Exercise directions>
Nothing should be left out: repeat all the data exactly.

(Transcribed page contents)
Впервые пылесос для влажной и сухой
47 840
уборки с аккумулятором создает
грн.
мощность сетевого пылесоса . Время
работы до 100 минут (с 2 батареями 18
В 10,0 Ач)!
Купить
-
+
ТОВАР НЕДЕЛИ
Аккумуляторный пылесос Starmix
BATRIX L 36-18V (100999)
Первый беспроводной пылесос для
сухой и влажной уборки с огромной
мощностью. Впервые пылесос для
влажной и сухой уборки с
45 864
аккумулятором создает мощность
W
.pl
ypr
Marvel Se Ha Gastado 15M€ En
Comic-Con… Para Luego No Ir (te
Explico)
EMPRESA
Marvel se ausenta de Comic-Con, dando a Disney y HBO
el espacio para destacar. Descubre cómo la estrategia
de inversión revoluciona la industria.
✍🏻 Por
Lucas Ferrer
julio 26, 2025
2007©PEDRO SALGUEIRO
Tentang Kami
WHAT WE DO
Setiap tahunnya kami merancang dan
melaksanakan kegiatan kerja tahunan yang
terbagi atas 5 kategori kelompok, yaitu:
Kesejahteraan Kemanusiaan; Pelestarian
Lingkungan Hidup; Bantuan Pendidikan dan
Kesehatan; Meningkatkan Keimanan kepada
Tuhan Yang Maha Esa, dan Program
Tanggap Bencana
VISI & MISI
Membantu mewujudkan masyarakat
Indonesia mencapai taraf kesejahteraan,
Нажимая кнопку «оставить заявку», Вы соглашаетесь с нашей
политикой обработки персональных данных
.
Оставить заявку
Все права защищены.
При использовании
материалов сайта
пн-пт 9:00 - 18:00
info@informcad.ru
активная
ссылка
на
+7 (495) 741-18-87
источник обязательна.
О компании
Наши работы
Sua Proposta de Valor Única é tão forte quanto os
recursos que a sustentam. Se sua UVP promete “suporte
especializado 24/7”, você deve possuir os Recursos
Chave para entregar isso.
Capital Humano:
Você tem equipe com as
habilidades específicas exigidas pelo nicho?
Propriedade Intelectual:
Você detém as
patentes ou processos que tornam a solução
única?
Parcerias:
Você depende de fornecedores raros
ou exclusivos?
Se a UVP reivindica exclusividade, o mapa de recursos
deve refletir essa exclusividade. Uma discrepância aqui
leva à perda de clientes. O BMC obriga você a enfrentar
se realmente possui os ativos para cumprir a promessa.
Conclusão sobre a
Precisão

Task solution>
Впервые пылесос для влажной и сухой
47 840
уборки с аккумулятором создает
грн.
мощность сетевого пылесоса . Время
работы до 100 минут (с 2 батареями 18
В 10,0 Ач)!
Купить
-
+
ТОВАР НЕДЕЛИ
Аккумуляторный пылесос Starmix
BATRIX L 36-18V (100999)
Первый беспроводной пылесос для
сухой и влажной уборки с огромной
мощностью. Впервые пылесос для
влажной и сухой уборки с
45 864
аккумулятором создает мощность
W
.pl
ypr
Marvel Se Ha Gastado 15M€ En
Comic-Con… Para Luego No Ir (te
Explico)
EMPRESA
Marvel se ausenta de Comic-Con, dando a Disney y HBO
el espacio para destacar. Descubre cómo la estrategia
de inversión revoluciona la industria.
✍🏻 Por
Lucas Ferrer
julio 26, 2025
2007©PEDRO SALGUEIRO
Tentang Kami
WHAT WE DO
Setiap tahunnya kami merancang dan
melaksanakan kegiatan kerja tahunan yang
terbagi atas 5 kategori kelompok, yaitu:
Kesejahteraan Kemanusiaan; Pelestarian
Lingkungan Hidup; Bantuan Pendidikan dan
Kesehatan; Meningkatkan Keimanan kepada
Tuhan Yang Maha Esa, dan Program
Tanggap Bencana
VISI & MISI
Membantu mewujudkan masyarakat
Indonesia mencapai taraf kesejahteraan,
Нажимая кнопку «оставить заявку», Вы соглашаетесь с нашей
политикой обработки персональных данных
.
Оставить заявку
Все права защищены.
При использовании
материалов сайта
пн-пт 9:00 - 18:00
info@informcad.ru
активная
ссылка
на
+7 (495) 741-18-87
источник обязательна.
О компании
Наши работы
Sua Proposta de Valor Única é tão forte quanto os
recursos que a sustentam. Se sua UVP promete “suporte
especializado 24/7”, você deve possuir os Recursos
Chave para entregar isso.
Capital Humano:
Você tem equipe com as
habilidades específicas exigidas pelo nicho?
Propriedade Intelectual:
Você detém as
patentes ou processos que tornam a solução
única?
Parcerias:
Você depende de fornecedores raros
ou exclusivos?
Se a UVP reivindica exclusividade, o mapa de recursos
deve refletir essa exclusividade. Uma discrepância aqui
leva à perda de clientes. O BMC obriga você a enfrentar
se realmente possui os ativos para cumprir a promessa.
Conclusão sobre a
Precisão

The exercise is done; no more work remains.